▶ _TASK OBJECTIVE_: Your answer is to be the exact text of the lines from the one containing "जबकि हस्ताक्षर प्रकरण में ही" through the final line of the entries, restated in full, with pictures omitted.

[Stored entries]
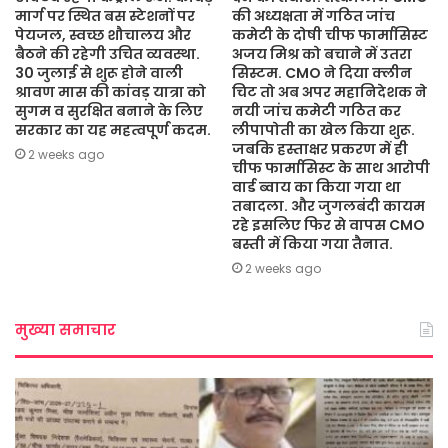
मार्ग पर स्थित बस स्टेशनों पर
की अध्यक्षता में गठित जांच
पेयजल, स्वच्छ शौचालय और
कमेटी के दोषी चीफ फार्मासिस्ट
बैठने की रहेगी उचित व्यवस्था.
अजय मिश्र को बचाने में उतरा
30 जुलाई से शुरू होने वाली
सिस्टम. CMO ने दिया क्लीन
श्रावण मास की कांवड़ यात्रा को
चिट तो अब अपर महानिदेशक ने
सुगम व सुरक्षित बनाने के लिए
नयी जांच कमेटी गठित कर
सरकार का यह महत्वपूर्ण कदम.
लीपापोती का खेल किया शुरू.
जबकि हस्ताक्षर प्रकरण में ही
2 weeks ago
चीफ फार्मासिस्ट के साथ आरोपी
वार्ड ब्वाय का किया गया था
तबादला. और जुगलबंदी कायम
रहे इसलिए फिर से वापस CMO
बस्ती में किया गया तैनात.
2 weeks ago
मुख्या समाचार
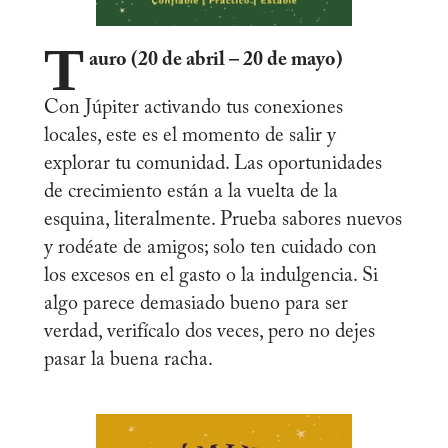
T
auro (20 de abril – 20 de mayo)
Con Júpiter activando tus conexiones
locales, este es el momento de salir y
explorar tu comunidad. Las oportunidades
de crecimiento están a la vuelta de la
esquina, literalmente. Prueba sabores nuevos
y rodéate de amigos; solo ten cuidado con
los excesos en el gasto o la indulgencia. Si
algo parece demasiado bueno para ser
verdad, verifícalo dos veces, pero no dejes
pasar la buena racha.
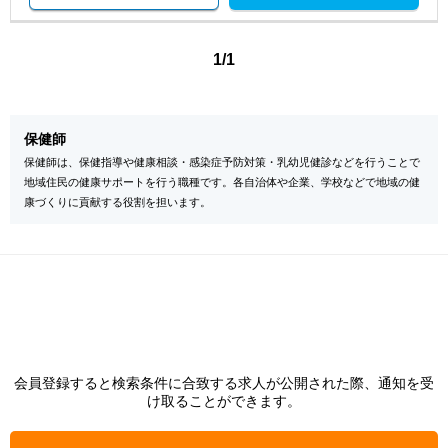
1/1
保健師
保健師は、保健指導や健康相談・感染症予防対策・乳幼児健診などを行うことで
地域住民の健康サポートを行う職種です。各自治体や企業、学校などで地域の健
康づくりに貢献する役割を担います。
会員登録すると検索条件に合致する求人が公開された際、通知を受
け取ることができます。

▶ _TASK ANSWER_:
जबकि हस्ताक्षर प्रकरण में ही
2 weeks ago
चीफ फार्मासिस्ट के साथ आरोपी
वार्ड ब्वाय का किया गया था
तबादला. और जुगलबंदी कायम
रहे इसलिए फिर से वापस CMO
बस्ती में किया गया तैनात.
2 weeks ago
मुख्या समाचार
T
auro (20 de abril – 20 de mayo)
Con Júpiter activando tus conexiones
locales, este es el momento de salir y
explorar tu comunidad. Las oportunidades
de crecimiento están a la vuelta de la
esquina, literalmente. Prueba sabores nuevos
y rodéate de amigos; solo ten cuidado con
los excesos en el gasto o la indulgencia. Si
algo parece demasiado bueno para ser
verdad, verifícalo dos veces, pero no dejes
pasar la buena racha.
1/1
保健師
保健師は、保健指導や健康相談・感染症予防対策・乳幼児健診などを行うことで
地域住民の健康サポートを行う職種です。各自治体や企業、学校などで地域の健
康づくりに貢献する役割を担います。
会員登録すると検索条件に合致する求人が公開された際、通知を受
け取ることができます。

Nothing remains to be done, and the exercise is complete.